--- Records for this task Enclosed Below ---
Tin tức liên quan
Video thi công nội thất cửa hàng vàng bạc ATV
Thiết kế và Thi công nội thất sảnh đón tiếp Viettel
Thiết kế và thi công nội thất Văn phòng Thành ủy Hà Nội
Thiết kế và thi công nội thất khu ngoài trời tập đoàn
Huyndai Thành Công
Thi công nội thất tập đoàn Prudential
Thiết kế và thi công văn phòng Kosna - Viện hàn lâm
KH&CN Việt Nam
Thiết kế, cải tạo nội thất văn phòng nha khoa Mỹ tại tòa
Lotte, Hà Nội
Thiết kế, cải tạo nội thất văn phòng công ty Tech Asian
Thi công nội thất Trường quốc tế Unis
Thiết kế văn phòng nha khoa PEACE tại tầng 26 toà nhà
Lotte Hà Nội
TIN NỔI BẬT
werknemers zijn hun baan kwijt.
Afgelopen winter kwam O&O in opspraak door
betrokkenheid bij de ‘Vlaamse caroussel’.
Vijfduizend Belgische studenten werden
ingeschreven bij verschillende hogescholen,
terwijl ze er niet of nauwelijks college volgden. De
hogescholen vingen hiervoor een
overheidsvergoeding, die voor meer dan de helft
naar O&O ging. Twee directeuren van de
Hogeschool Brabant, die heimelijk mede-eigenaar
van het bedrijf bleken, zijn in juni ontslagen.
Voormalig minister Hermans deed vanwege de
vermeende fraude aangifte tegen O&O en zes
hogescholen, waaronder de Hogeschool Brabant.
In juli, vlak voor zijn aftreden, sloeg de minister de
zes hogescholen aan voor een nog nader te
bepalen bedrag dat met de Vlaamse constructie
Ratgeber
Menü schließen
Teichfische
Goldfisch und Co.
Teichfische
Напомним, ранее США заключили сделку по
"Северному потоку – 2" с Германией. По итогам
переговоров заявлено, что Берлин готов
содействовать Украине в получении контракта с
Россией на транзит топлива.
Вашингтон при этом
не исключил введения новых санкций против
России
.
--- End of Enclosed Records for this task ---
* [Required work]: If a line in the records includes "hogescholen", it counts toward the total; report that total by itself.

* [Output of the exercise]: 4